In a rare comedic bungle among DeFi exploits, an attacker has fumbled their heist at the finish line leaving behind over $1 million in stolen crypto.
Just after 8AM UTC on Thursday April 21st, blockchain security and analytics firm BlockSec shared it had detected an attack on a little known DeFi lending protocol called Zeed, which styles itself a “decentralized financial integrated ecosystem”.
The attacker exploited a vulnerability in the way the protocol distributes rewards, allowing them to mint extra tokens which were then sold, crashing the price to zero, but netting just over $1 million for the exploiter.
Blockchain analytics firm PeckShield noted the stolen crypto was transferred to an “attack contract”, a smart contract which automatically and quickly executes the found exploit.
#PeckShieldAlert It appears that @zeedcommunity suffered an exploit. The exploiter gained ~$1m. The gains currently sit in the attack contract. https://t.co/bSHHGM623Q @peckshield https://t.co/jXVj0oGI8B
However the attacker was apparently so excited by their successful heist that they forgot to transfer over $1 million worth of stolen crypto out of their attack contract before they set it to self-destruct, permanently and irreversibly ensuring the funds can never be moved.
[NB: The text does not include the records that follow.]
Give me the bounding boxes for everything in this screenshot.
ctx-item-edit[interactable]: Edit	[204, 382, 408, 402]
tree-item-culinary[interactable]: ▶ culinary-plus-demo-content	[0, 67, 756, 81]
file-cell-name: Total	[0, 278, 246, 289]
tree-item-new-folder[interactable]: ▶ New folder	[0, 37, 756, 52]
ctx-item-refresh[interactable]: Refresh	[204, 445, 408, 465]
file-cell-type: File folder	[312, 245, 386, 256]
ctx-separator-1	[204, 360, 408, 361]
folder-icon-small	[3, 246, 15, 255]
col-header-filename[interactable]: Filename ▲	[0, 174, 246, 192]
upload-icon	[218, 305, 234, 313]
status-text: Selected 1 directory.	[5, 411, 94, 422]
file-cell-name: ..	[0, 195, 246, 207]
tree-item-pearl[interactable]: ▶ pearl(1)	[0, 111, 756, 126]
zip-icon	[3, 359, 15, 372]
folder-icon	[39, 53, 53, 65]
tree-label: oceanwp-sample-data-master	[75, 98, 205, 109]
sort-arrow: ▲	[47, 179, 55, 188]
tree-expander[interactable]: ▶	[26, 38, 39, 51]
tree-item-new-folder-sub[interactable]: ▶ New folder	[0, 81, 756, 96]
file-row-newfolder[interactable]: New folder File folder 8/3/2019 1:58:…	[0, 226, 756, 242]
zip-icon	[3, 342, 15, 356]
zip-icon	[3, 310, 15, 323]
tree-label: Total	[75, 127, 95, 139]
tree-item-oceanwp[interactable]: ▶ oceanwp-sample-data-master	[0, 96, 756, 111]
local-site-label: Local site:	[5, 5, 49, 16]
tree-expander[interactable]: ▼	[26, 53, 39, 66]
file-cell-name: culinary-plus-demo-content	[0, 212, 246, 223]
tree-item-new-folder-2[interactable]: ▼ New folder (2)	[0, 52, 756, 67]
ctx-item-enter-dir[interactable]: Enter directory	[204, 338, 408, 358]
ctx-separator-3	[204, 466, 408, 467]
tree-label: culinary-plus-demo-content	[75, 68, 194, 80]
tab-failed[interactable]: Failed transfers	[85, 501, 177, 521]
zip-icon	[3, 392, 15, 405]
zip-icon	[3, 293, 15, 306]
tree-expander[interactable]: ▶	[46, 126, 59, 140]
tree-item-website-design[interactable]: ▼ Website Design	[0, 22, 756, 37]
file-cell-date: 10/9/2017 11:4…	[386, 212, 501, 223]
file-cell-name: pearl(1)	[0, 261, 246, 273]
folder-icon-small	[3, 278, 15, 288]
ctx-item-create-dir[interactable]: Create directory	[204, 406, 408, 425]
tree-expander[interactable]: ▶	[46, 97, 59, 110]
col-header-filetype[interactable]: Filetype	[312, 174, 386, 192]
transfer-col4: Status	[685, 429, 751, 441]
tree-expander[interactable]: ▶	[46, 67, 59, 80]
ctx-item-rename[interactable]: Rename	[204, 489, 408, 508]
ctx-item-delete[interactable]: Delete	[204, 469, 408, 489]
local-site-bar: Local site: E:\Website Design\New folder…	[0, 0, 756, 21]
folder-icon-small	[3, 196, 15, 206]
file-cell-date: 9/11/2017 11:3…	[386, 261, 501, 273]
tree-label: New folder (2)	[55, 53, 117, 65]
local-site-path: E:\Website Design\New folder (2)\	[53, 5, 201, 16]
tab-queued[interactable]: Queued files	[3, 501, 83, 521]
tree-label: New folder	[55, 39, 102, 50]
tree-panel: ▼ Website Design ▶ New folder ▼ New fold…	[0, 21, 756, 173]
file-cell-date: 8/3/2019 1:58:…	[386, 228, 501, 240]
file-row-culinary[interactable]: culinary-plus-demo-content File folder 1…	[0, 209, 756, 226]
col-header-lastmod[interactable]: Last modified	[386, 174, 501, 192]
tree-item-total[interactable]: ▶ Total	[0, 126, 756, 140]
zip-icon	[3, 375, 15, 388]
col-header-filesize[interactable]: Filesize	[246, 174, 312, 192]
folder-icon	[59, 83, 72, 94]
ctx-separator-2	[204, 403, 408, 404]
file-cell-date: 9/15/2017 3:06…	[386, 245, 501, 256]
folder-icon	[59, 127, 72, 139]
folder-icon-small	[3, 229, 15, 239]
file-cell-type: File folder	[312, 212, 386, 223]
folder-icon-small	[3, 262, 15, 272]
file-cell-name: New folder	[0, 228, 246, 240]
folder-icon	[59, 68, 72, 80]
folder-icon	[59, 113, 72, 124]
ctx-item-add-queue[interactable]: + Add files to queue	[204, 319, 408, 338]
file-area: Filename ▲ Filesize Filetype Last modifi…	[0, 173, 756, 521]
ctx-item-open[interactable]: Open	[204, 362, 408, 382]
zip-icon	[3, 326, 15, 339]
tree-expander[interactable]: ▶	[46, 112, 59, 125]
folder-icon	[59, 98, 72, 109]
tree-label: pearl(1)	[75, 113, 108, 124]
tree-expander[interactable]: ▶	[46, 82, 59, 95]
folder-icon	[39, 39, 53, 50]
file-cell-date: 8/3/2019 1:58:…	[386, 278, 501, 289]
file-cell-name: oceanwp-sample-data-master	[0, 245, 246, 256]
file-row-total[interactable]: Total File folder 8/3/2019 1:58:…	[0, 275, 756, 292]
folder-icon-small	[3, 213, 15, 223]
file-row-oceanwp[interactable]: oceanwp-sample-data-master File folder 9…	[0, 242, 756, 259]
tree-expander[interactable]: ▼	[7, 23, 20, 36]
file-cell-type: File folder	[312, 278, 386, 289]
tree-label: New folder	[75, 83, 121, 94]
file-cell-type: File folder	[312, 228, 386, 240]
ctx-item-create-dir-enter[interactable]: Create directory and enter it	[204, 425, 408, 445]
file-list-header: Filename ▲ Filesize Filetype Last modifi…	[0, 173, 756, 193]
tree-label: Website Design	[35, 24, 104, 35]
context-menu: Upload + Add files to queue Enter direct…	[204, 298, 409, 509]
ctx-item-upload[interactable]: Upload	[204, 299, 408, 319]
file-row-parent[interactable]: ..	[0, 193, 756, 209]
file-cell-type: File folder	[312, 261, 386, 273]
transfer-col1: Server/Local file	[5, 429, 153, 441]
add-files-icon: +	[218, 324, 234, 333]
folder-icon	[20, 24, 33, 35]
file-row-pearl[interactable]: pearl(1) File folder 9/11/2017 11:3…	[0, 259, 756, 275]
Interesting. The hacker kills the contract, but forgets to transfer the profit. https://t.co/HbS2fiztuc https://t.co/uApZyK8Uym pic.twitter.com/FwpZweNLHU
Using a blockchain scanner to view the attack contract address shows that $1,041,237.57 worth of BSC-USD Binance-Peg token is forever stuck in the contract and the successful self-destruction of the contract was confirmed at 7:15AM UTC on April 21.